Glitch by Opus Electro


----------



## Royce (4/7/17)

Sickboy77 - blackout .
Very addictive can't wait til the launch...


----------



## Andre (5/7/17)

Neck and neck at the top!

Reactions: Like 1


----------



## Waltervh (6/7/17)

Peppermint Fruit Candy from Viking's Vape


----------



## Silver (6/7/17)

Waltervh said:


> Peppermint Fruit Candy from Viking's Vape



Hi @Waltervh 
These are the voting threads
Nomination for juices has been completed already. It ran for about a month.

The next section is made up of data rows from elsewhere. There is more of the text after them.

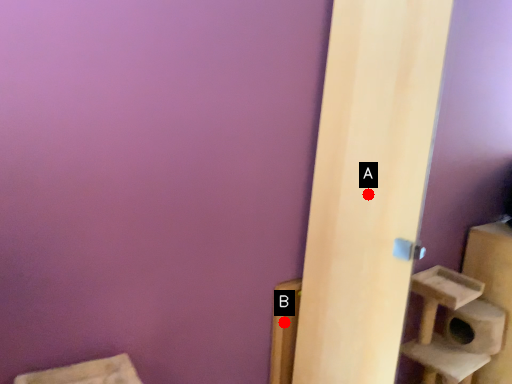 Question: Two points are circled on the image, labeled by A and B beside each circle. Among these points, which one is farthest from the camera?

Choices:
 (A) A is further
 (B) B is further

Answer: (B) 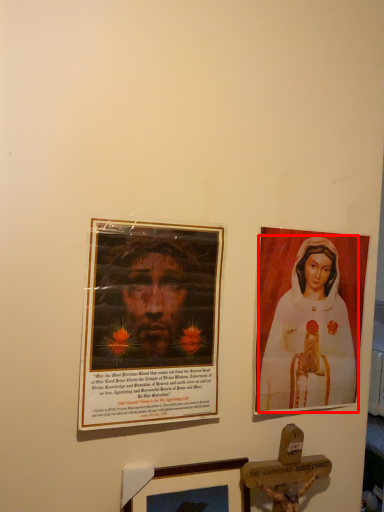 Question: Considering the relative positions of woman (annotated by the red box) and picture frame in the image provided, where is woman (annotated by the red box) located with respect to the staircase?

Choices:
 (A) right
 (B) left

Answer: (A) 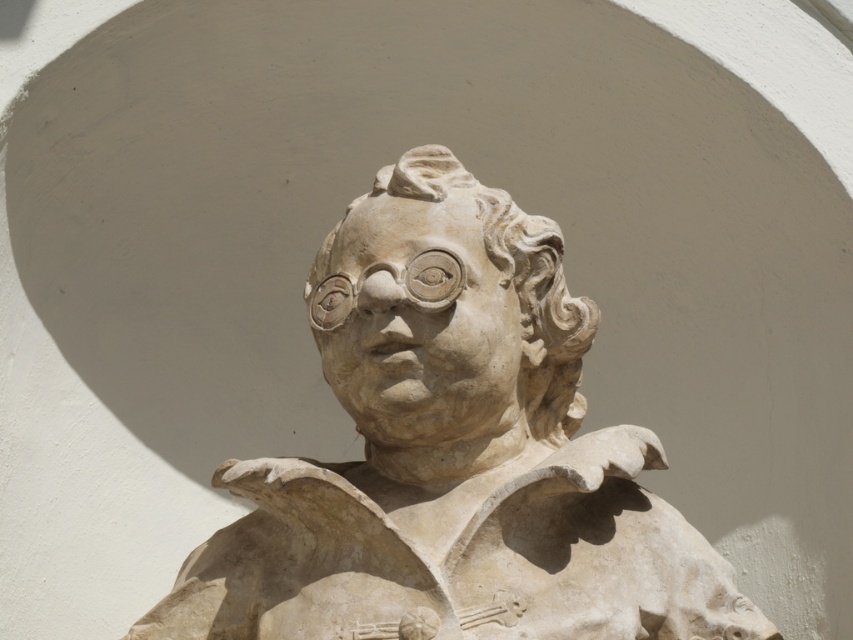 Can you confirm if stone sculpture at center is positioned to the right of white stone head at center?

Correct, you'll find stone sculpture at center to the right of white stone head at center.

Which is behind, point (351, 515) or point (381, 180)?

Positioned behind is point (381, 180).

You are a GUI agent. You are given a task and a screenshot of the screen. Output one action in this format:
    pyautogui.click(x=<x>, y=<y>)
    Task: Click on the stone sculpture at center
    
    Given the screenshot: What is the action you would take?
    pyautogui.click(x=453, y=456) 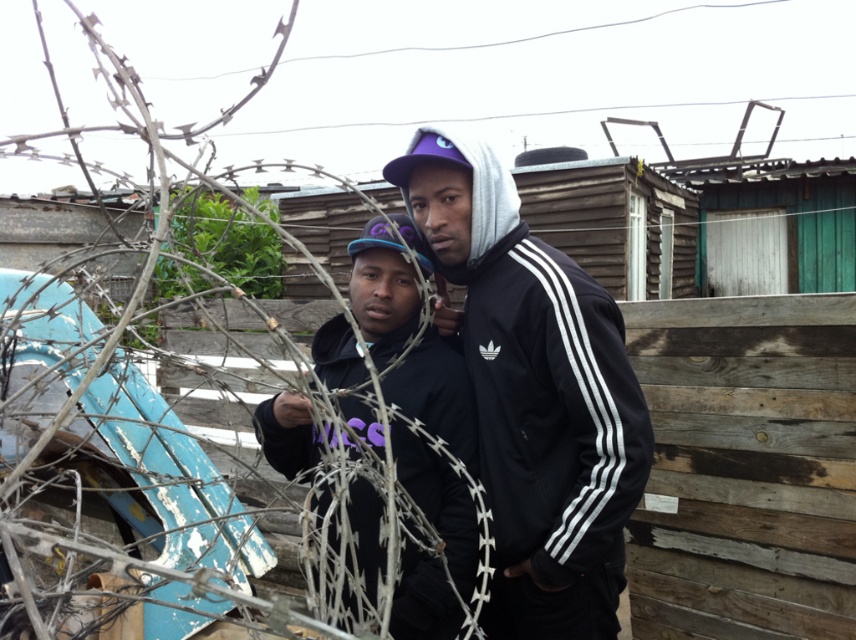 Question: Which of these objects is positioned closest to the black matte hoodie at center?

Choices:
 (A) matte black jacket at center
 (B) weathered wood fence at right

Answer: (A)

Question: Estimate the real-world distances between objects in this image. Which object is farther from the black matte hoodie at center?

Choices:
 (A) weathered wood fence at right
 (B) matte black jacket at center

Answer: (A)

Question: Where is matte black jacket at center located in relation to black matte hoodie at center in the image?

Choices:
 (A) right
 (B) left

Answer: (A)

Question: Does weathered wood fence at right have a greater width compared to black matte hoodie at center?

Choices:
 (A) no
 (B) yes

Answer: (B)

Question: From the image, what is the correct spatial relationship of matte black jacket at center in relation to black matte hoodie at center?

Choices:
 (A) below
 (B) above

Answer: (B)

Question: Which point is farther to the camera?

Choices:
 (A) (623, 372)
 (B) (846, 400)
 (C) (473, 529)

Answer: (B) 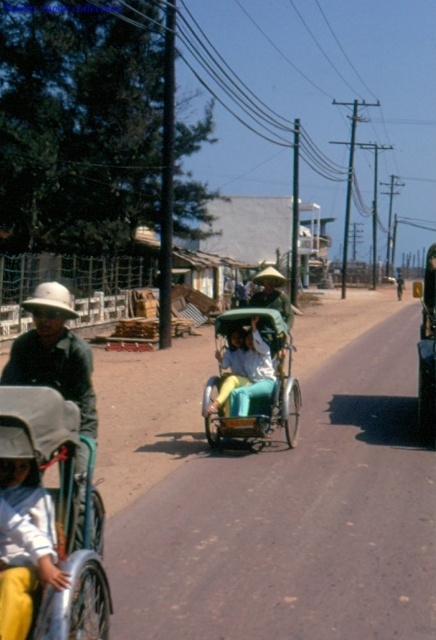 Who is lower down, green fabric rickshaw at center or matte white coach at left?

Result: matte white coach at left is below.

The height and width of the screenshot is (640, 436). What are the coordinates of `green fabric rickshaw at center` in the screenshot? It's located at coord(252,378).

This screenshot has height=640, width=436. What are the coordinates of `green fabric rickshaw at center` in the screenshot? It's located at (252, 378).

Is green fabric rickshaw at center taller than light blue fabric at lower left?

Correct, green fabric rickshaw at center is much taller as light blue fabric at lower left.

Image resolution: width=436 pixels, height=640 pixels. In order to click on green fabric rickshaw at center in this screenshot , I will do `click(252, 378)`.

At what (x,y) coordinates should I click in order to perform the action: click on green fabric rickshaw at center. Please return your answer as a coordinate pair (x, y). This screenshot has width=436, height=640. Looking at the image, I should click on (252, 378).

Is matte white coach at left smaller than light blue fabric at lower left?

Yes, matte white coach at left is smaller than light blue fabric at lower left.

Can you confirm if matte white coach at left is shorter than light blue fabric at lower left?

Indeed, matte white coach at left has a lesser height compared to light blue fabric at lower left.

Is point (70, 353) positioned after point (10, 536)?

That is True.

This screenshot has height=640, width=436. Identify the location of matte white coach at left. (54, 353).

We now in the voting stage, so feel free to vote for one of the juices at the top using a normal browser


----------



## Zakes169 (6/7/17)

* SNLV 18 by Joose E-liqz *


----------



## Waltervh (7/7/17)

Silver said:


> Hi @Waltervh
> These are the voting threads
> Nomination for juices has been completed already. It ran for about a month.
> 
> We now in the voting stage, so feel free to vote for one of the juices at the top using a normal browser



Sorry Silver, must have missed it

Reactions: Like 1


----------



## Strontium (7/7/17)

Mark Beetge said:


> It's lunching on the 15th at H2vape Durban. It's mind blowing. Will also be available at vape con H2vape stand.


*launching
No launch for the Boksburg H2vape store?


----------



## Tvapes08 (10/7/17)

Bradford vapes litchi

Reactions: Thanks 1


----------



## Andre (16/7/17)

Poll closes tomorrow, 17 July 2017, at 10:33. Last chance.

Reactions: Like 1


----------